= Post weld heat treatment =

Controlled process of reheating materials

Post weld heat treatment (PWHT) is a controlled process in which a material that has been welded is reheated to a temperature below its lower critical transformation temperature, and then it is held at that temperature for a specified amount of time. It is often referred to as being any heat treatment performed after welding; however, within the oil, gas, petrochemical and nuclear industries, it has a specific meaning. Industry codes, such as the ASME Pressure Vessel and Piping Codes, often require mandatory performance of PWHT on certain materials to ensure a safe design with optimal mechanical and metallurgical properties.

The need for PWHT is mostly due to the residual stresses and micro-structural changes that occur after welding has been completed. During the welding process, a high temperature gradient is experienced between the weld metal and the parent material. As the weld cools, residual stress is formed. For thicker materials, these stresses can reach an unacceptable level and exceed design stresses. Therefore, the part is heated to a specified temperature for a given amount of time to reduce these stresses to an acceptable level. In addition to residual stresses, microstructural changes occur due to the high temperatures induced by the welding process. These changes can increase hardness of the material and reduce toughness and ductility. The use of PWHT can help reduce any increased hardness levels and improve toughness and ductility to levels acceptable for design.
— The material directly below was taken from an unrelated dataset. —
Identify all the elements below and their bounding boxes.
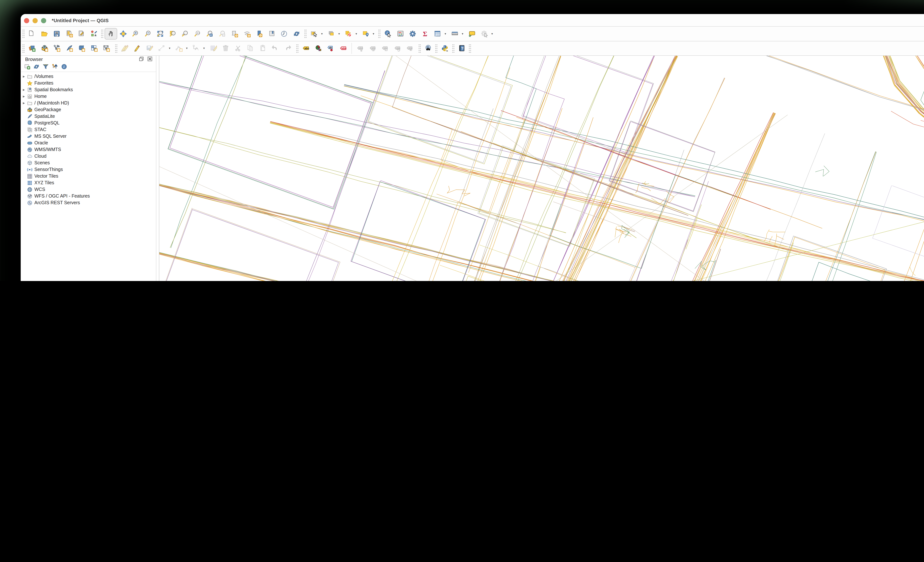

The requirements specified within various pressure vessels and piping codes are mostly due to the chemical makeup and thickness of the material. Codes such as ASME Section VIII and ASME B31.3 will require that a specified material be post weld heat treated if it is over a given thickness. Codes also require PWHT based solely on the micro-structural make-up of the material. A final consideration in deciding the need for PWHT is based on the components' intended service, such as one with a susceptibility to stress corrosion cracking. In such cases, PWHT is mandatory regardless of thickness.

== Application ==
Rate of heating, hold times and temperatures, and rate of cooling are all important variables that need to be controlled and monitored precisely, or the desired effects may not be achieved. When PWHT is mandatory by a given industry code, requirements for these variables will be specified.

=== Heating ===
The rate of heating when PWHT is performed is typically based on the component's thickness and is specified by the governing codes. If the rate of heating is not performed properly, either by heating too quickly or unevenly, temperature gradients within the component can become detrimental to the component. As a result, stress cracks may occur and residual stresses not previously created can form when the component is cooled to ambient temperatures.

=== Holding temperature and time ===
Holding temperature and time are governed by the material and thickness respectively. Regarding material thickness, longer holding times are needed for thicker materials. This is to allow the material to reach a stable condition where the distribution and levels of stresses become more uniform and decrease. The specified holding temperature is one that is at a high enough temperature to relieve high residual stress levels, yet is still below the lower transformation temperature. In addition to the reduction of stress, high hold temperatures below the transformation temperature allow for microstructural transformations, therein reducing hardness and improving ductility. Great care should be taken as to not heat the component above the lower transformation temperature, as detrimental metallurgical effects and impaired mechanical properties can result. In addition, the holding temperature should not be greater than the original tempering temperature unless later mechanical testing is performed. Holding above the original tempering temperature can reduce the strength of the material to below ASME required minimums.

=== Cooling ===
As with the heating rate, the cooling rate must be controlled, as to avoid any detrimental temperature gradients that could cause cracking or introduce new stresses during cooling. In addition to this, rapid cooling rates can increase hardness, which may increase the susceptibility of a brittle fracture.

=== Monitoring technique ===
Thermocouples are typically attached to the component undergoing PWHT to check and ensure that heating rates, hold temperatures, and cooling rates meet code specification. Computer software is typically used in conjunction with the thermocouples to monitor the fore-mentioned variables and provide documentation that the PWHT was performed properly.